As much as Nathan's offer was intriguing, I can't imagine the outcome. Not to mention, I've most certainly lost Brian's friendship. I sigh and rub my brow.

To say I'm confused would be an understatement. I quite literally have no idea what's happening, nor do I have a single clue over how I feel about everything that's going on.

With a sharp inhale, I push aside my racing thoughts and compose myself before hesitantly approaching the half-open classroom door. I lightly knock on it. Wright and the entire class' eyes, except Brian, fall on me. But the glare that Wright fixes on me makes me want to shrink until no one can see me.

"May I come in?" I ask with a weak voice and Wright gives a curt nod and continues writing on the board, his voice sharp and clipped. His movements are quick and jerky.

With my head held low, I hurry to my seat. Brian promptly leans away from me, his jaw clenched, lips pressed into a thin line.

I fiddle with my pen, avoiding the girls' quizzical looks and the sense of the entire class watching me until Wright wraps up and ends the class. Without a glance in my way, he marches out of the classroom and my heart sinks.

Brian abruptly gets up and strides out too.

I groan and pack my things.

"What happened?" Anushka asks, turning fully to me.

"What's going on?" Meilin tilts her head in confusion, her black hair falling over her shoulder.

"Are you dating someone new?" Ashely jumps from her seat, eyes widened with excitement.

I sigh. "I don't know. I have to go to Brian, I'll talk to you guys later." I sling my bag over my shoulder, and without waiting for their response I bolt out of the class, leaving the stupid bouquet of flowers behind, hoping to catch up with Brian, and thankfully I do.
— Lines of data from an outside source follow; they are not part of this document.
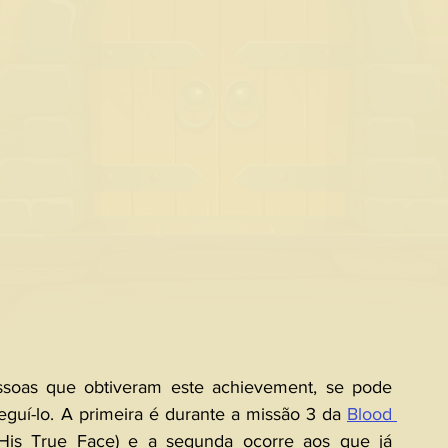
ssoas que obtiveram este achievement, se pode 
guí-lo. A primeira é durante a missão 3 da 
Blood 
His True Face) e a segunda ocorre aos que já 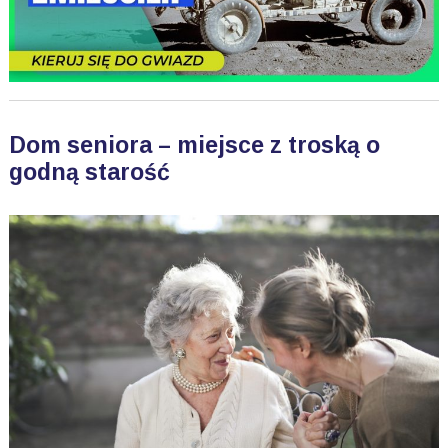
Dom seniora – miejsce z troską o
godną starość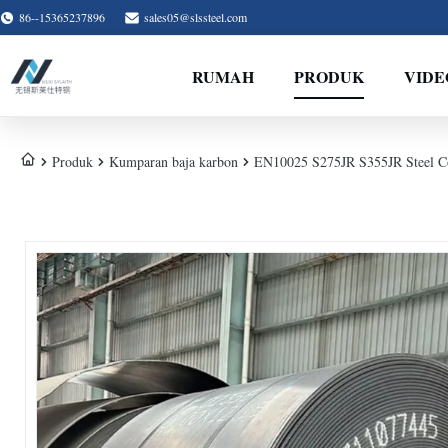
86--15365237896
sales05@slssteel.com
RUMAH
PRODUK
VIDE
Produk
Kumparan baja karbon
EN10025 S275JR S355JR Steel Co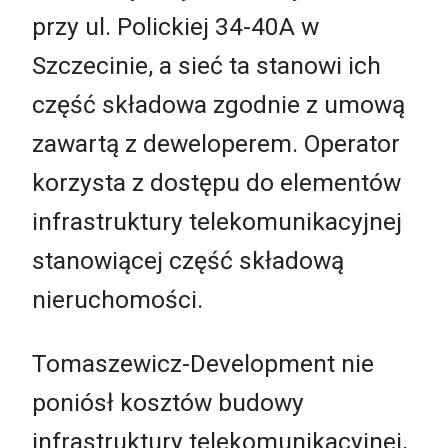
przy ul. Polickiej 34-40A w
Szczecinie, a sieć ta stanowi ich
część składowa zgodnie z umową
zawartą z deweloperem. Operator
korzysta z dostępu do elementów
infrastruktury telekomunikacyjnej
stanowiącej część składową
nieruchomości.
Tomaszewicz-Development nie
poniósł kosztów budowy
infrastruktury telekomunikacyjnej,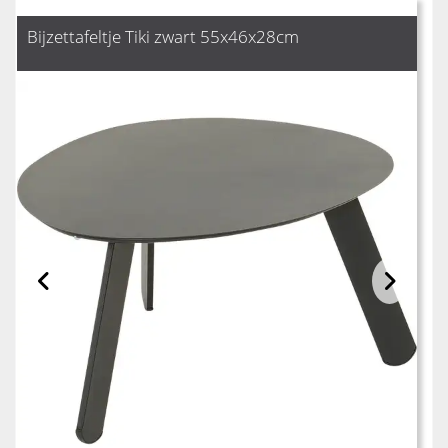
Bijzettafeltje Tiki zwart 55x46x28cm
I reach him in the middle of the hall. "Brian, wait," I call out as he picks up his pace.

He halts and spins to me. "What?" he barks.

I rub my brow. "Can we talk?" cautiously I near him. An ugly bruise has formed over a side of his jaw from yesterday's fight with Alex. His lip is torn too.

"About what?" he yells and I flinch. The chatter around us comes to a halt. Everyone turns to us.

"How about we go to a place a bit more private?" I suggest in a low voice.

A humorless laugh escapes him. "What is there left to talk about?"

"It's not what it looks like," I say at last. "If you'd give me a chance to expla-"

Brian interrupts me, "Explain what!" he thunders and I instinctively take a step back.

I blink a few times as I gape at him. What the fuck! I point my index finger at him and fix a harsh glare on him. "Do not raise your voice on me," I warn him.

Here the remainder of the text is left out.